= The Interrogation of Gabriel James =

Mystery novel by Charlie Price

First edition
(publ. Farrar, Straus and Giroux)

The Interrogation of Gabriel James is a mystery novel by American author Charlie Price. It centers on the interrogation of high school student Gabriel James after several crimes have been committed.

The story is told in first person and information is unveiled through Gabriel's answers to the detective's questions, often through flashbacks. The book won several awards, including the 2010 and 2011 Edgar Award for best young adult fiction.

== Plot summary ==
The story opens in Billings, Montana where high school sophomore Gabriel James is interrogated by two policemen concerning two murders that he apparently knows about. The officer leading the interview is a suspicious yet sympathetic woman, and the second officer is a rude and quick to judge man whose attention to the interrogation seems to shift drastically from extreme interest to seeming apathetic. Their differences in style leads to several exchanges between them throughout the book. As the interrogation starts, Gabriel introduces his ex-girlfriend Anita and goes on to tell how he and Anita were forced to break up after her parents became aware of a camping trip the two took alone weeks before. This is the first of many problems Gabriel has girls and gives the reader the impression of a confused teenage boy.

As the police continue to ask questions, they are introduced to Danny Two Bull and learn about a string of pet murders that have been occurring since the arrival of Danny. After transferring from a Native American reservation, Danny Two Bull joins Gabriel's high school cross country team. Though Danny is very reserved, he makes it known that he is there to prove that a Native American can outrun any white man. The pet murders are thought to be a threat towards Danny after he opens his locker to find a dead dog inside. As the pet murders continue, Gabriel gradually becomes more curious as to the people behind them and, in hopes of getting some information, asks a local homeless man named Durmond Williams if he has heard or seen anything. Durmond informs Gabriel of a pair suspicious teenage twin boys with a yellow truck who have just recently arrived in town.

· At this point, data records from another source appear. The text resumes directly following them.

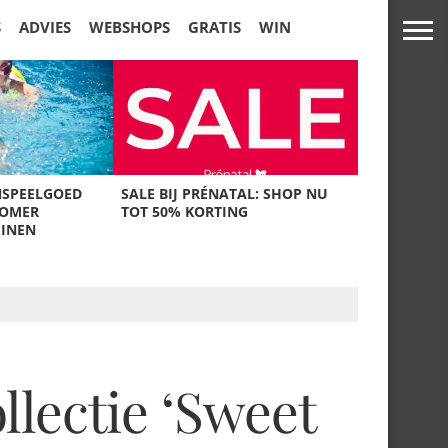
S
ADVIES
WEBSHOPS
GRATIS
WIN
NSPEELGOED
SALE BIJ PRÉNATAL: SHOP NU
ZOMER
TOT 50% KORTING
UINEN
llectie ‘Sweet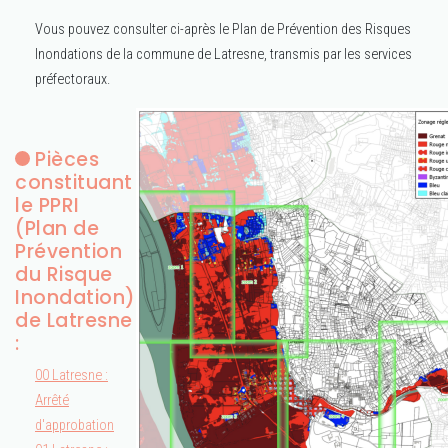
Vous pouvez consulter ci-après le Plan de Prévention des Risques
Inondations de la commune de Latresne, transmis par les services
préfectoraux.
Pièces
constituant
le PPRI
(Plan de
Prévention
du Risque
Inondation)
de Latresne
:
00 Latresne :
Arrêté
d'approbation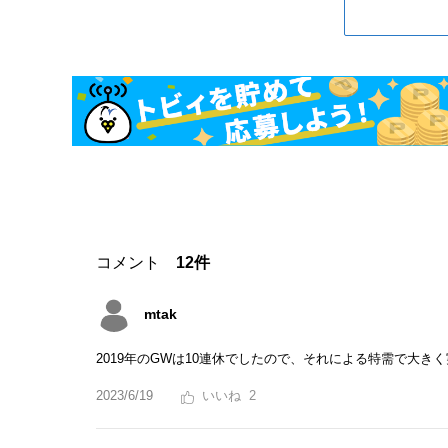
コメント
12件
mtak
2019年のGWは10連休でしたので、それによる特需で大
2023/6/19
2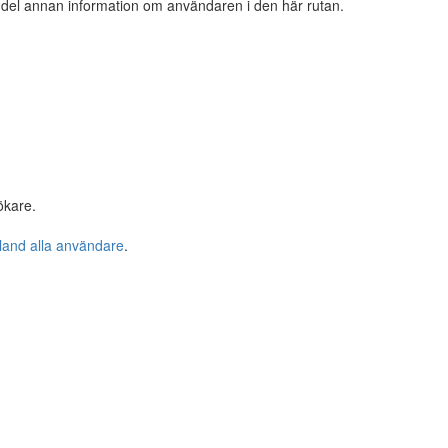
n del annan information om användaren i den här rutan.
ökare.
bland alla användare
.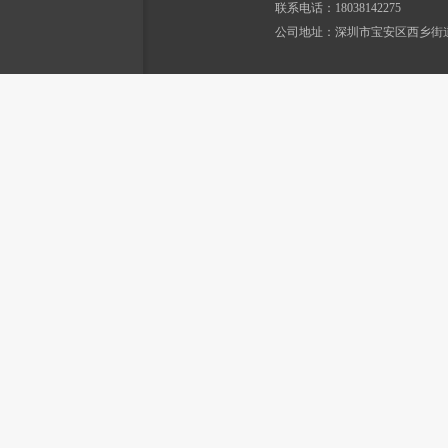
联系电话：18038142275
公司地址：深圳市宝安区西乡街道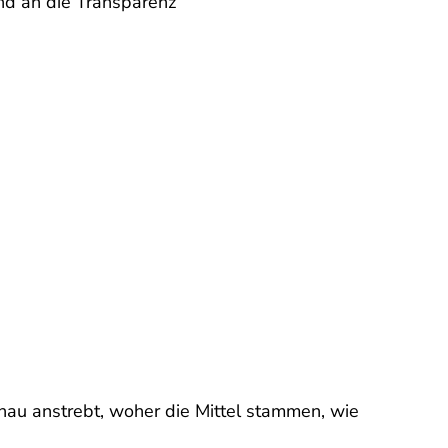
nd an die Transparenz
nau anstrebt, woher die Mittel stammen, wie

After being denied a date by a shy seemingly sheltered classmate named Raelene, Gabriel becomes obsessed with the uncovering reason behind the rejection. Several attempts to talk to Raelene push her away even more and this only fuels Gabriel's interest. The book takes a slightly creepy turn that leaves the reader with an uneasy feeling. As Gabriel's week prolongs the thought of Raelene turns into an obsession and he goes to her house late one night. While snooping around the secluded farm house he looks through a window to see Raelene naked in an aprin watching TV with her father and brother, each of them naked as well. Gabriel races away with more questions than he came with fueling this obsession even more.

By now the story is coming together as flyers are being left around campus with a manifesto being signed by a one “Doc. Death MDD.” After seeing Raelene's brother with the twins in the yellow truck and the release of the flyers, Gabriel begins to suspect the three of them for the recent events. Determined to get more clues he proceeds to return to the secluded farm house one night. As he approaches the house he is attacked by a goose which in turn alarms the rather old father. Armed with a shot gun the man yells for Gabriel as he struggles with the steps. This gives time to retreat to his car all the while attempting to fight off the goose. Not being able to get to his car fast enough he runs straight into the twins and Raelene's brother. He is assaulted, immobilized and is forced to listen to the gang decide his destiny.

After debating whether to kill or seriously damage him they decide to bring him into the house and let their father decide. When he gets inside he is forced into a chair, surrounded by the gang and the father begins to question his son about Gabriel. After discovering he is a classmate of Raelene's he sends one of the twins to move his car out of sight leaving one twin with a shotgun, Raelene's brother and the old father. During a discussion Gabriel manages to get a hold of the shotgun, and miraculously escape. The interrogation comes to an end and the officers release Gabriel. Feeling much of the weight lift from his shoulders he was left with the thought of the future and what legal matters still remained.